WORK TO BE COMPLETED:
Among the entries below, which lines run from the line with "The LTW Minibox Top Unit is an effective" through the line with "Service, or the"? Retype those, both ends included, exactly and without pictures.

INFORMATION SHOWN:

== Segment start ==

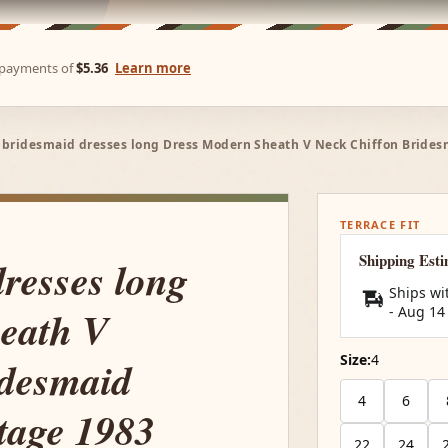
e payments of
$5.36
Learn more
 bridesmaid dresses long Dress Modern Sheath V Neck Chiffon Bride
TERRACE FIT
Shipping Est
dresses long
Ships wi
eath V
-
Aug 14
Size:
4
idesmaid
4
6
age 1983
22
24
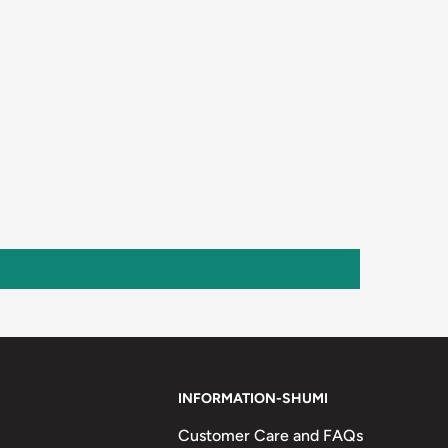
INFORMATION-SHUMI
Customer Care and FAQs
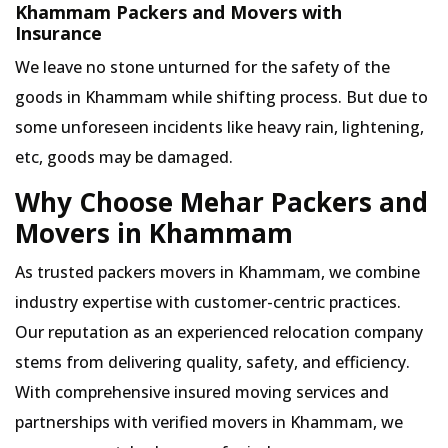
Khammam Packers and Movers with
Insurance
We leave no stone unturned for the safety of the
goods in Khammam while shifting process. But due to
some unforeseen incidents like heavy rain, lightening,
etc, goods may be damaged.
Why Choose Mehar Packers and
Movers in Khammam
As trusted packers movers in Khammam, we combine
industry expertise with customer-centric practices.
Our reputation as an experienced relocation company
stems from delivering quality, safety, and efficiency.
With comprehensive insured moving services and
partnerships with verified movers in Khammam, we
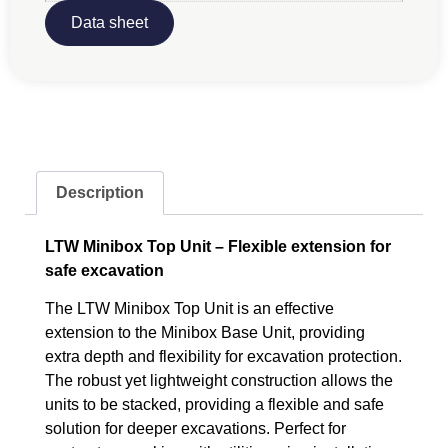
Data sheet
Description
LTW Minibox Top Unit – Flexible extension for
safe excavation
The LTW Minibox Top Unit is an effective
extension to the Minibox Base Unit, providing
extra depth and flexibility for excavation protection.
The robust yet lightweight construction allows the
units to be stacked, providing a flexible and safe
solution for deeper excavations. Perfect for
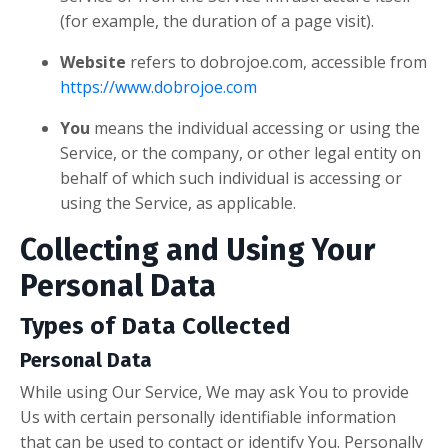
(for example, the duration of a page visit).
Website
refers to dobrojoe.com, accessible from
https://www.dobrojoe.com
You
means the individual accessing or using the
Service, or the company, or other legal entity on
behalf of which such individual is accessing or
using the Service, as applicable.
Collecting and Using Your
Personal Data
Types of Data Collected
Personal Data
While using Our Service, We may ask You to provide
Us with certain personally identifiable information
that can be used to contact or identify You. Personally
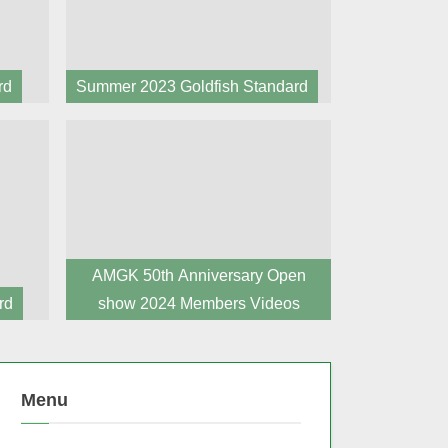
rd
Summer 2023 Goldfish Standard
AMGK 50th Anniversary Open
rd
show 2024 Members Videos
Menu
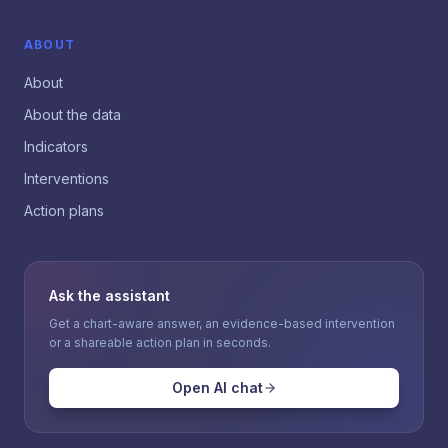
ABOUT
About
About the data
Indicators
Interventions
Action plans
Ask the assistant
Get a chart-aware answer, an evidence-based intervention
or a shareable action plan in seconds.
Open AI chat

== Segment end ==

WRITTEN SOLUTION:
The LTW Minibox Top Unit is an effective
extension to the Minibox Base Unit, providing
extra depth and flexibility for excavation protection.
The robust yet lightweight construction allows the
units to be stacked, providing a flexible and safe
solution for deeper excavations. Perfect for
(for example, the duration of a page visit).
Website
refers to dobrojoe.com, accessible from
https://www.dobrojoe.com
You
means the individual accessing or using the
Service, or the company, or other legal entity on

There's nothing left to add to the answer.